Como viene siendo habitual, ‘Sex Education’ lucha contra la ignorancia y el estigma con información, pero también con mucho sentido del humor. A pesar de ser rabiosamente moderna en sus personajes y temáticas (hay representación muy diversa de diferentes orientaciones sexuales, géneros y razas, una refrescante inteligencia emocional en cada una de sus reflexiones sobre la juventud de hoy, mensajes ‘body-positive’, una celebración de lo ‘queer’, etc.), tiene un halo de nostalgia indiscutible. Su tono realista se ambienta en un lugar casi imaginado, un Gales contemporáneo con estética ochentera donde se habla mayoritariamente con acento británico aunque todos parecen sacados de una película norteamericana de John Hughes. Es en esa mezcla entre unos referentes antiguos y un espíritu moderno lo que la hace especial, un retrato de la Generación Z que quiere rozar esa utopía de quién debieran -debiéramos- ser en lugar de ser estrictamente rigurosos con la realidad del mundo. En esos mismos códigos, aunque en un extremo muy distinto, lo hacía también la magnífica serie ‘Euphoria’ de HBO.
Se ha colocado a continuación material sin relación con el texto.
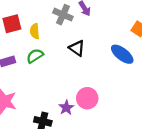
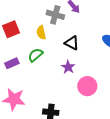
yellow semicircle: (35, 31) -> (41, 33), moved
purple star: (66, 108) -> (68, 67), moved

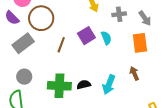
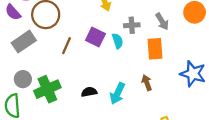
gray cross: (119, 14) -> (132, 25), moved
purple square: (86, 36) -> (95, 37), turned -36
green cross: (59, 86) -> (47, 89), moved, turned -30

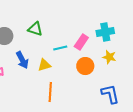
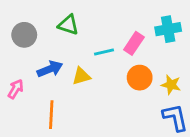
yellow star: (109, 57) -> (171, 85), moved
blue arrow: (22, 60) -> (50, 69), turned -84
orange line: (50, 92) -> (51, 115), moved

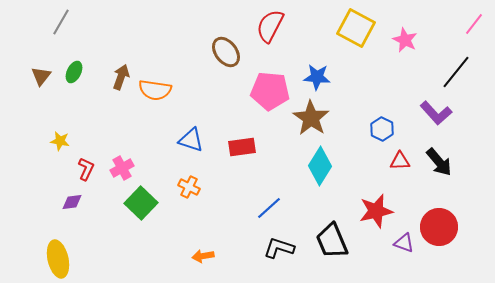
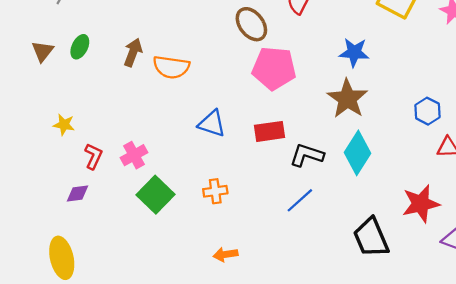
pink pentagon: (270, 91) -> (274, 68), moved
orange cross: (189, 187) -> (215, 191), moved, turned -35
black L-shape: (279, 248) -> (307, 155), moved

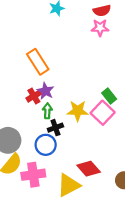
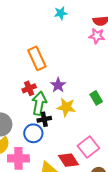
purple star: (45, 91) -> (58, 85), moved
green arrow: (47, 111) -> (39, 103), size x1.6
pink square: (103, 113) -> (88, 147), moved

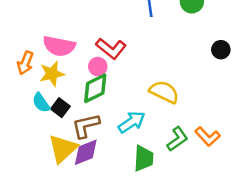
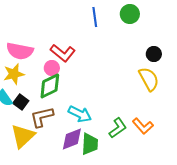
yellow semicircle: (164, 92) -> (149, 79), moved, turned 35
cyan arrow: (132, 122) -> (80, 114), turned 60
purple diamond: (86, 152) -> (72, 139), moved

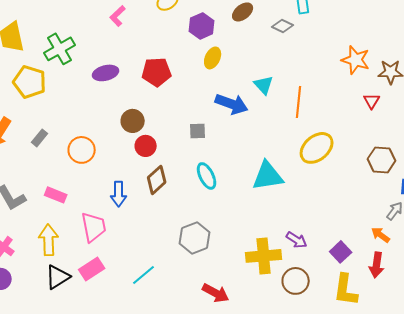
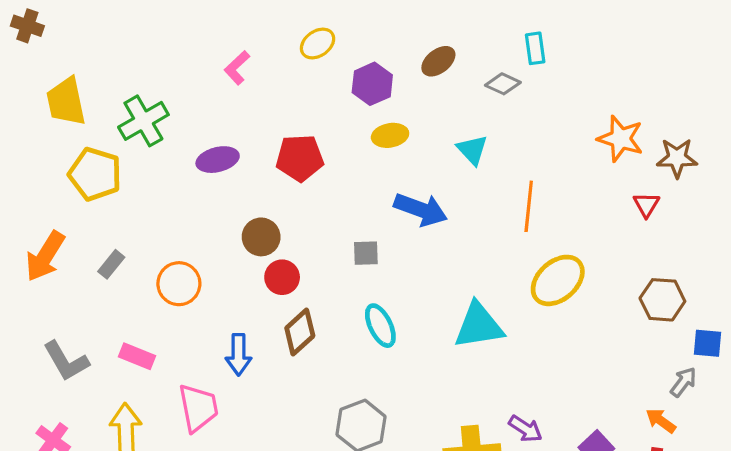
yellow ellipse: (213, 58) -> (390, 135), turned 55
cyan triangle: (264, 85) -> (472, 150), moved

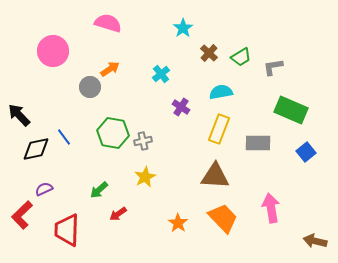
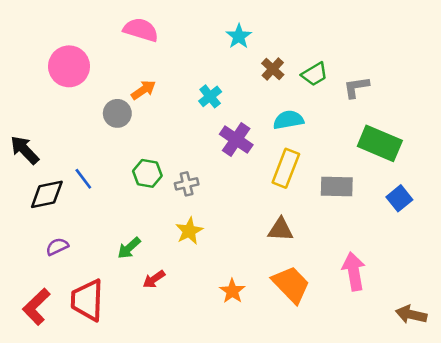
purple cross: (181, 107) -> (236, 140), size x1.4
green hexagon: (113, 133) -> (147, 173), size x0.7
brown triangle: (215, 176) -> (281, 230), size x0.7
red L-shape: (22, 215) -> (36, 307), moved

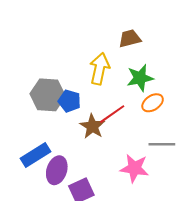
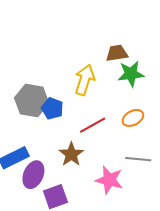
green star: (140, 78) -> (131, 74), moved
brown star: (92, 126) -> (71, 154), moved

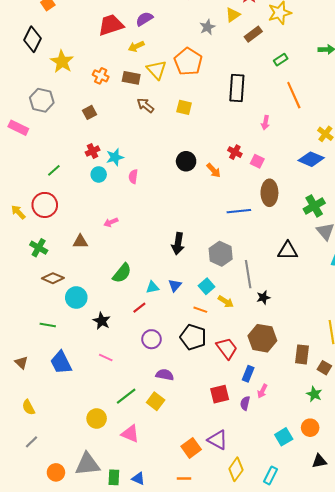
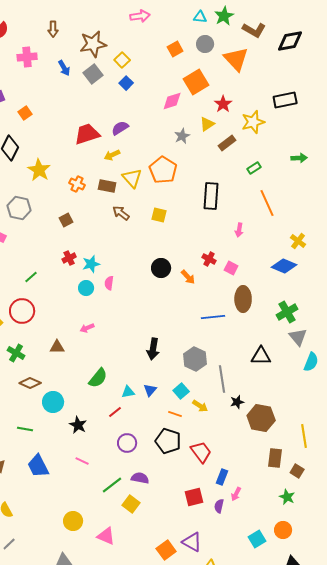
cyan circle: (99, 174) -> (86, 288), moved
brown hexagon: (262, 338) -> (261, 418), moved
green line: (126, 396) -> (112, 485), moved

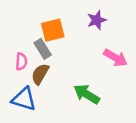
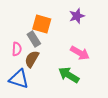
orange square: (53, 30) -> (42, 24), turned 30
pink arrow: (115, 58) -> (80, 53), moved

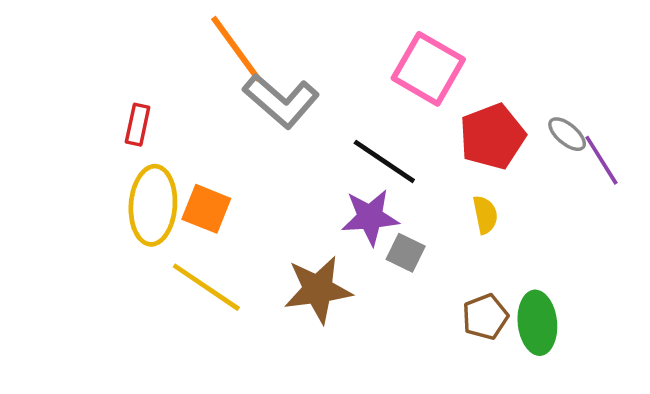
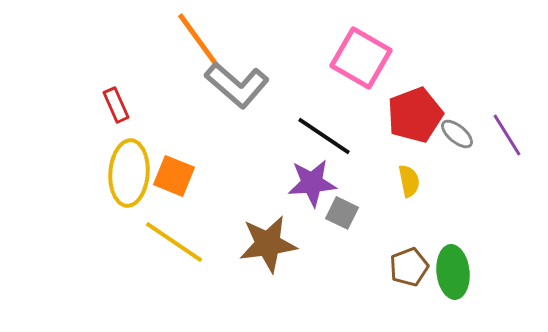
red rectangle: (138, 125) -> (116, 105), turned -36
gray ellipse: (567, 134) -> (457, 134), moved

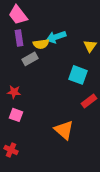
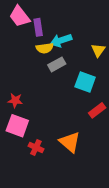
purple rectangle: (19, 38) -> (38, 27), moved
gray rectangle: (30, 59) -> (57, 64), moved
pink square: (16, 115) -> (17, 126), size x1.5
red cross: (11, 150) -> (36, 147), moved

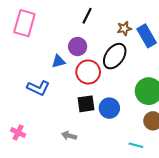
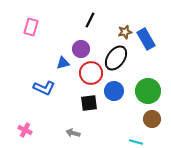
pink rectangle: (24, 23) -> (31, 27), size x0.7
blue circle: (109, 108) -> (114, 91), moved

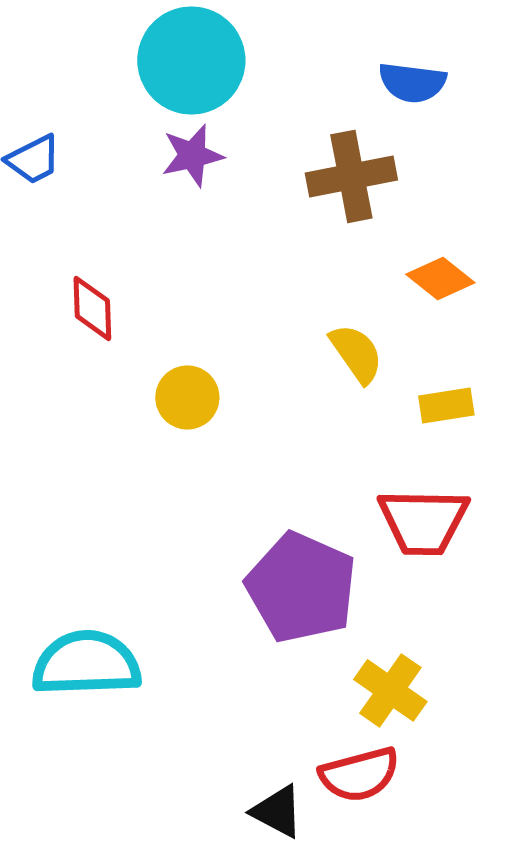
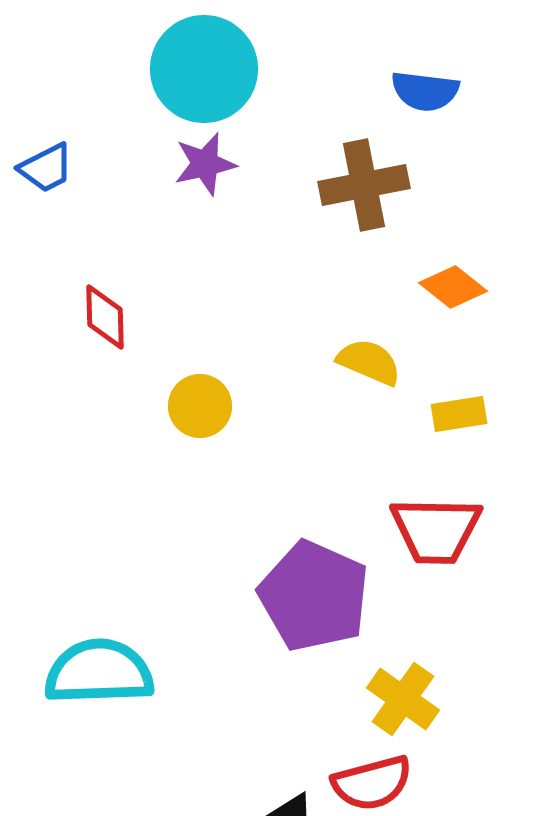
yellow semicircle: (356, 353) -> (369, 362), turned -32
Otis, Eric, Sex Education season 2

Así, con referencias a clásicos del género de la ‘teen movie’ tan diversos como ‘El club de los cinco‘ (el castigo del séptimo episodio) y ‘Chicas malas‘ (el escándalo de las notas secretas que ponen patas arriba el instituto), y también clásicos literarios como ‘Cyrano de Bergerac‘ (la relación entre Jackson y Viv) y ‘Romeo y Julieta (ya no solo por la representación teatral final, sino también por los obstáculos constantes que encuentran sus protagonistas, Otis y Maeve), los nuevos episodios de la segunda temporada de ‘Sex Education’ cumplen con nota en Netflix. Pero quizás lo mejor que se puede decir de ella es que, más allá de su nostalgia estética y sus referencias, ha madurado.